What needs to be done:
Give the records below again, exactly as they appear.

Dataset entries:
::::::::::
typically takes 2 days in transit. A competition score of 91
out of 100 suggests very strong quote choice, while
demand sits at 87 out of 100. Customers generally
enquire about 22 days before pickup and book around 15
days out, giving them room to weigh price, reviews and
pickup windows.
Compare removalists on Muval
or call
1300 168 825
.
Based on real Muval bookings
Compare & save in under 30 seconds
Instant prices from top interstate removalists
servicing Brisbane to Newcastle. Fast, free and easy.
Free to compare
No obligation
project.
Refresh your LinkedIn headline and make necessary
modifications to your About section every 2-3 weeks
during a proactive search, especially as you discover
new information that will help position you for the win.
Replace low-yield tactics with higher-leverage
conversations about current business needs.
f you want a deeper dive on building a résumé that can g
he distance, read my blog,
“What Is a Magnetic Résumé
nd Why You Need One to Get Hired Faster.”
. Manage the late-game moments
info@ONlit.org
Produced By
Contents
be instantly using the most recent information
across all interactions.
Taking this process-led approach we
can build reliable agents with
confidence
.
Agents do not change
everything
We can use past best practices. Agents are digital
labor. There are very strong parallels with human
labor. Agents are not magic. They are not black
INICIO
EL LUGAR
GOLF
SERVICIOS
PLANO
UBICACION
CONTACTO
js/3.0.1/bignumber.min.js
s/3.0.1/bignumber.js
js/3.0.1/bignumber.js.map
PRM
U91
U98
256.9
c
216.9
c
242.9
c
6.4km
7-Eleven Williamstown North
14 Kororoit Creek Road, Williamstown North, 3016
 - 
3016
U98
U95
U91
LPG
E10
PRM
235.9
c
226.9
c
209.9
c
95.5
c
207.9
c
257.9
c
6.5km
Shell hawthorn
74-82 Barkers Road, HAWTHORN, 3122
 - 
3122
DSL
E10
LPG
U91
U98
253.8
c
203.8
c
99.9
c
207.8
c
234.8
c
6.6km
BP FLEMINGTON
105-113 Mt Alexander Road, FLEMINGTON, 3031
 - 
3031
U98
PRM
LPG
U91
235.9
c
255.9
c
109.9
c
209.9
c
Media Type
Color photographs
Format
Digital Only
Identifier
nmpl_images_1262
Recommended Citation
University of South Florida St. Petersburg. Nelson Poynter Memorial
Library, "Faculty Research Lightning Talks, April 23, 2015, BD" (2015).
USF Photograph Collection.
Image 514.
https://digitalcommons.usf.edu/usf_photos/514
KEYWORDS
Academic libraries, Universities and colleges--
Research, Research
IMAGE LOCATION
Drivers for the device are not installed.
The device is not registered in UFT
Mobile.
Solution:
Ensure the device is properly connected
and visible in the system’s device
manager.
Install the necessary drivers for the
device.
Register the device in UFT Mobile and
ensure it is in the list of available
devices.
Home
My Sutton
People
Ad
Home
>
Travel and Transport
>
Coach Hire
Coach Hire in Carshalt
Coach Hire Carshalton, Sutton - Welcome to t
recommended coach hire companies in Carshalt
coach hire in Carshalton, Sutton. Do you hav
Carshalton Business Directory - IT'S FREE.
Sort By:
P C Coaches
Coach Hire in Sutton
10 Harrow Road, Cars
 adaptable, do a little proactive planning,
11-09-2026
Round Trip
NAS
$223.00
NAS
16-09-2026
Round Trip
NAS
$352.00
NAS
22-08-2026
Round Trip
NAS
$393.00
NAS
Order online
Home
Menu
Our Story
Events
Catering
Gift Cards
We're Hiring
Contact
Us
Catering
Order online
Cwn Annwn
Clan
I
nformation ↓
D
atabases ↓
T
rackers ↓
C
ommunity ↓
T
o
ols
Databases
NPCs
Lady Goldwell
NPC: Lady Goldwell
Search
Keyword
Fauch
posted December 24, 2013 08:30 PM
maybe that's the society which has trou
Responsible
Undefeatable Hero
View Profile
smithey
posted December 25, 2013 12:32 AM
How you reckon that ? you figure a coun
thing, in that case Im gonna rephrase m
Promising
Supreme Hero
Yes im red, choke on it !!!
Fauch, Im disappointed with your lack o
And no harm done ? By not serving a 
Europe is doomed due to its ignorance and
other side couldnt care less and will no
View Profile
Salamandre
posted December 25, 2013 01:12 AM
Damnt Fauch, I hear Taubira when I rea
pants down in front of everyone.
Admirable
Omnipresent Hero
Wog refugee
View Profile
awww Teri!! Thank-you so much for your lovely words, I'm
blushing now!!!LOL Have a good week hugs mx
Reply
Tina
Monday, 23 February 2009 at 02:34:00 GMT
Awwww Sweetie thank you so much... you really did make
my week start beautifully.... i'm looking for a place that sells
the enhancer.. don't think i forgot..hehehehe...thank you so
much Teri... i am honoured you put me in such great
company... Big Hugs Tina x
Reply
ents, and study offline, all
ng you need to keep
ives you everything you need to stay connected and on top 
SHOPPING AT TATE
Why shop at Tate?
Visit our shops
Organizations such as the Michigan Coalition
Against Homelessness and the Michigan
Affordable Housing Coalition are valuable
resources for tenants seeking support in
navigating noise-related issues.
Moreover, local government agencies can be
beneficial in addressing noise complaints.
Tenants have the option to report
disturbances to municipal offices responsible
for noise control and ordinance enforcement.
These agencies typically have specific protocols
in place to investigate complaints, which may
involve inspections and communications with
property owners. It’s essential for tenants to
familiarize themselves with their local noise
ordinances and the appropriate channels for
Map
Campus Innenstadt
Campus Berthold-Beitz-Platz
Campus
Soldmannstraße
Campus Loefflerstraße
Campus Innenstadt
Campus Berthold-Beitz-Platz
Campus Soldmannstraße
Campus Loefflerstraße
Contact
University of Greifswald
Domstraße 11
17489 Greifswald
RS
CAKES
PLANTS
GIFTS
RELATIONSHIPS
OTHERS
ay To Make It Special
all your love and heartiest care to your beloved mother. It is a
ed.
::::::::::
Reply:
typically takes 2 days in transit. A competition score of 91
out of 100 suggests very strong quote choice, while
demand sits at 87 out of 100. Customers generally
enquire about 22 days before pickup and book around 15
days out, giving them room to weigh price, reviews and
pickup windows.
Compare removalists on Muval
or call
1300 168 825
.
Based on real Muval bookings
Compare & save in under 30 seconds
Instant prices from top interstate removalists
servicing Brisbane to Newcastle. Fast, free and easy.
Free to compare
No obligation
project.
Refresh your LinkedIn headline and make necessary
modifications to your About section every 2-3 weeks
during a proactive search, especially as you discover
new information that will help position you for the win.
Replace low-yield tactics with higher-leverage
conversations about current business needs.
f you want a deeper dive on building a résumé that can g
he distance, read my blog,
“What Is a Magnetic Résumé
nd Why You Need One to Get Hired Faster.”
. Manage the late-game moments
info@ONlit.org
Produced By
Contents
be instantly using the most recent information
across all interactions.
Taking this process-led approach we
can build reliable agents with
confidence
.
Agents do not change
everything
We can use past best practices. Agents are digital
labor. There are very strong parallels with human
labor. Agents are not magic. They are not black
INICIO
EL LUGAR
GOLF
SERVICIOS
PLANO
UBICACION
CONTACTO
js/3.0.1/bignumber.min.js
s/3.0.1/bignumber.js
js/3.0.1/bignumber.js.map
PRM
U91
U98
256.9
c
216.9
c
242.9
c
6.4km
7-Eleven Williamstown North
14 Kororoit Creek Road, Williamstown North, 3016
 - 
3016
U98
U95
U91
LPG
E10
PRM
235.9
c
226.9
c
209.9
c
95.5
c
207.9
c
257.9
c
6.5km
Shell hawthorn
74-82 Barkers Road, HAWTHORN, 3122
 - 
3122
DSL
E10
LPG
U91
U98
253.8
c
203.8
c
99.9
c
207.8
c
234.8
c
6.6km
BP FLEMINGTON
105-113 Mt Alexander Road, FLEMINGTON, 3031
 - 
3031
U98
PRM
LPG
U91
235.9
c
255.9
c
109.9
c
209.9
c
Media Type
Color photographs
Format
Digital Only
Identifier
nmpl_images_1262
Recommended Citation
University of South Florida St. Petersburg. Nelson Poynter Memorial
Library, "Faculty Research Lightning Talks, April 23, 2015, BD" (2015).
USF Photograph Collection.
Image 514.
https://digitalcommons.usf.edu/usf_photos/514
KEYWORDS
Academic libraries, Universities and colleges--
Research, Research
IMAGE LOCATION
Drivers for the device are not installed.
The device is not registered in UFT
Mobile.
Solution:
Ensure the device is properly connected
and visible in the system’s device
manager.
Install the necessary drivers for the
device.
Register the device in UFT Mobile and
ensure it is in the list of available
devices.
Home
My Sutton
People
Ad
Home
>
Travel and Transport
>
Coach Hire
Coach Hire in Carshalt
Coach Hire Carshalton, Sutton - Welcome to t
recommended coach hire companies in Carshalt
coach hire in Carshalton, Sutton. Do you hav
Carshalton Business Directory - IT'S FREE.
Sort By:
P C Coaches
Coach Hire in Sutton
10 Harrow Road, Cars
 adaptable, do a little proactive planning,
11-09-2026
Round Trip
NAS
$223.00
NAS
16-09-2026
Round Trip
NAS
$352.00
NAS
22-08-2026
Round Trip
NAS
$393.00
NAS
Order online
Home
Menu
Our Story
Events
Catering
Gift Cards
We're Hiring
Contact
Us
Catering
Order online
Cwn Annwn
Clan
I
nformation ↓
D
atabases ↓
T
rackers ↓
C
ommunity ↓
T
o
ols
Databases
NPCs
Lady Goldwell
NPC: Lady Goldwell
Search
Keyword
Fauch
posted December 24, 2013 08:30 PM
maybe that's the society which has trou
Responsible
Undefeatable Hero
View Profile
smithey
posted December 25, 2013 12:32 AM
How you reckon that ? you figure a coun
thing, in that case Im gonna rephrase m
Promising
Supreme Hero
Yes im red, choke on it !!!
Fauch, Im disappointed with your lack o
And no harm done ? By not serving a 
Europe is doomed due to its ignorance and
other side couldnt care less and will no
View Profile
Salamandre
posted December 25, 2013 01:12 AM
Damnt Fauch, I hear Taubira when I rea
pants down in front of everyone.
Admirable
Omnipresent Hero
Wog refugee
View Profile
awww Teri!! Thank-you so much for your lovely words, I'm
blushing now!!!LOL Have a good week hugs mx
Reply
Tina
Monday, 23 February 2009 at 02:34:00 GMT
Awwww Sweetie thank you so much... you really did make
my week start beautifully.... i'm looking for a place that sells
the enhancer.. don't think i forgot..hehehehe...thank you so
much Teri... i am honoured you put me in such great
company... Big Hugs Tina x
Reply
ents, and study offline, all
ng you need to keep
ives you everything you need to stay connected and on top 
SHOPPING AT TATE
Why shop at Tate?
Visit our shops
Organizations such as the Michigan Coalition
Against Homelessness and the Michigan
Affordable Housing Coalition are valuable
resources for tenants seeking support in
navigating noise-related issues.
Moreover, local government agencies can be
beneficial in addressing noise complaints.
Tenants have the option to report
disturbances to municipal offices responsible
for noise control and ordinance enforcement.
These agencies typically have specific protocols
in place to investigate complaints, which may
involve inspections and communications with
property owners. It’s essential for tenants to
familiarize themselves with their local noise
ordinances and the appropriate channels for
Map
Campus Innenstadt
Campus Berthold-Beitz-Platz
Campus
Soldmannstraße
Campus Loefflerstraße
Campus Innenstadt
Campus Berthold-Beitz-Platz
Campus Soldmannstraße
Campus Loefflerstraße
Contact
University of Greifswald
Domstraße 11
17489 Greifswald
RS
CAKES
PLANTS
GIFTS
RELATIONSHIPS
OTHERS
ay To Make It Special
all your love and heartiest care to your beloved mother. It is a
ed.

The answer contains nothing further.